Certes il fallait sans doute qu’on ne soupçonnât pas ses agitations secrètes. Aussi, quoiqu’il fût impossible à. M. Darronc de dormir, il se coucha et reprit dès le lendemain sa vie ordinaire. Cette vie était fort simple. M. Gestral la fît épier par l’habile agent qu’il avait déjà employé et fut très vite renseigné. M. Darronc ne sortait de chez lui que dans l’après-midi pour aller à la Bourse, et revenait en flânant sur les quais. Généralement le soir il se rendait à un petit café, y lisait les journaux ou causait avec quelques personnes de sa connaissance. Il n’avait point de maîtresse et ne recevait que des hommes d’affaires. Dans le quartier, on ne disait de lui rien que d’insignifiant, plutôt du bien que du mal, car il payait exactement ses fournisseurs. M. Gestral se félicitait de ne l’avoir point fait arrêter. Tout en laissant à son agent le soin de surveiller la vie extérieure de M. Darronc, il s’était réservé la tâche beaucoup plus délicate d’épier sa physionomie. Pour cela, il s’embusquait chaque soir, vers cinq heures, dans un café de la rue Montesquieu, devant lequel M. Darronc, dont l’itinéraire était invariable, passait toujours. M. Gestral, qui écartait doucement le rideau, n’avait que le temps de jeter un coup d’œil sur son adversaire ; mais à un physionomiste aussi exercé que lui ce coup d’œil suffisait. M. Darronc lui parut d’abord sous l’empire d’une démoralisation extrême. Les traits étaient relâchés et pendans, le regard atone, les coins de la bouche douloureusement crispés. Au bout de quelques jours, il se fit en lui et par degrés un changement très réel. Les chairs se raffermirent, la bouche se releva, l’œil, en apparence distrait, se voila sous les paupières, et le front se sillonna de rides. — Ah ! se dit M. Gestral, la période d’abattement est passée, et il commence à former des projets. Eh bien ! je lui épargnerai une partie du chemin.

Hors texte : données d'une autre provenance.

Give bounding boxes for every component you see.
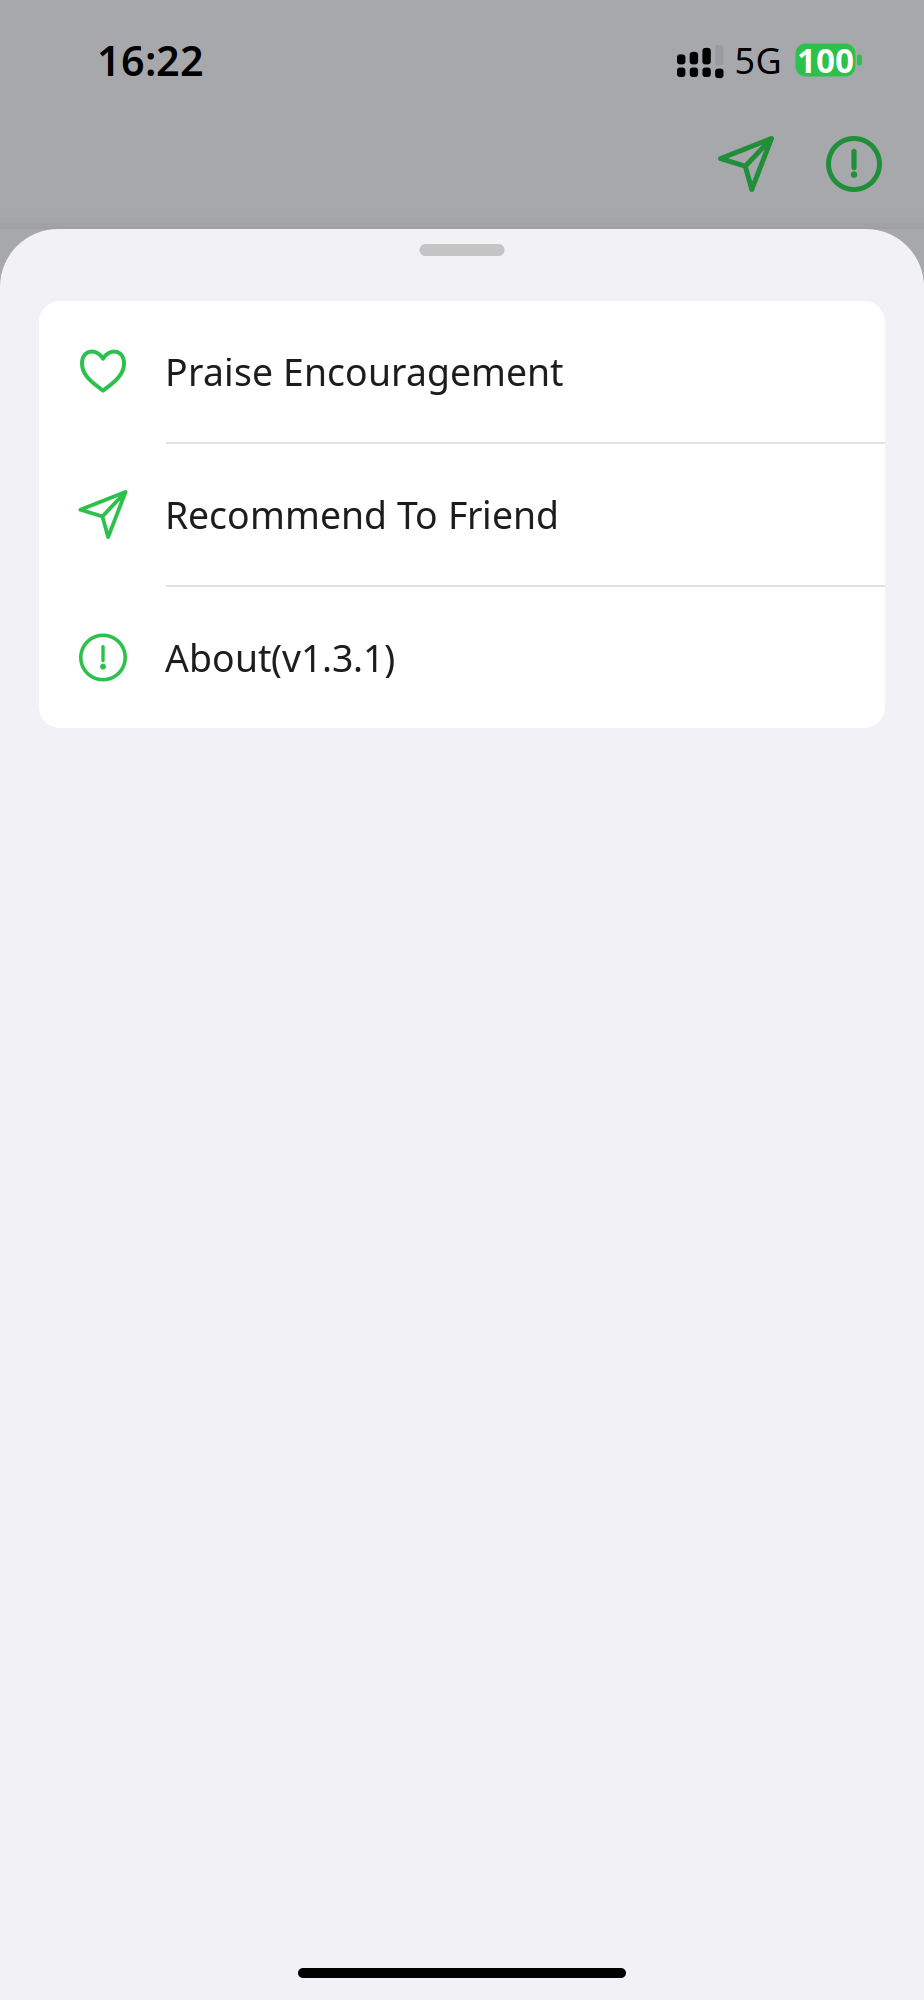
- staticText: 100: [797, 38, 854, 82]
- staticText: 5G: [734, 36, 782, 84]
- button[interactable]: Share: [707, 125, 785, 203]
- staticText: 16:22: [97, 33, 204, 88]
- button[interactable]: Recommend To Friend: [39, 444, 885, 585]
- staticText: Praise Encouragement: [165, 347, 563, 396]
- button[interactable]: About(v1.3.1): [39, 587, 885, 728]
- button[interactable]: About: [815, 125, 893, 203]
- staticText: Recommend To Friend: [165, 490, 559, 539]
- staticText: About(v1.3.1): [165, 633, 395, 682]
- button[interactable]: Praise Encouragement: [39, 301, 885, 442]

Dès le lendemain de son acquittement, Isidore était retourné dans sa petite ville, où on l’avait parfaitement accueilli. Sous la surveillance de son prédécesseur et dirigée par le maître clerc, son étude était en pleine prospérité ; il reprit aussitôt la conduite de ses affaires, et, bien que pleurant toujours sa femme, il se remettait de jour en jour de la terrible secousse qu’il avait éprouvée. C’est sur ces entrefaites qu’il reçut de M. Gestral une lettre qui l’appelait immédiatement à Paris. Le commissaire, qui avait besoin d’Isidore et qui redoutait quelque hésitation de sa part, ajoutait, pour le déterminer, qu’un danger le menaçait. Le jeune homme partit et alla trouver M. Gestral, qui lui dit sans préambule : — Mon cher monsieur, voulez-vous venger votre femme ?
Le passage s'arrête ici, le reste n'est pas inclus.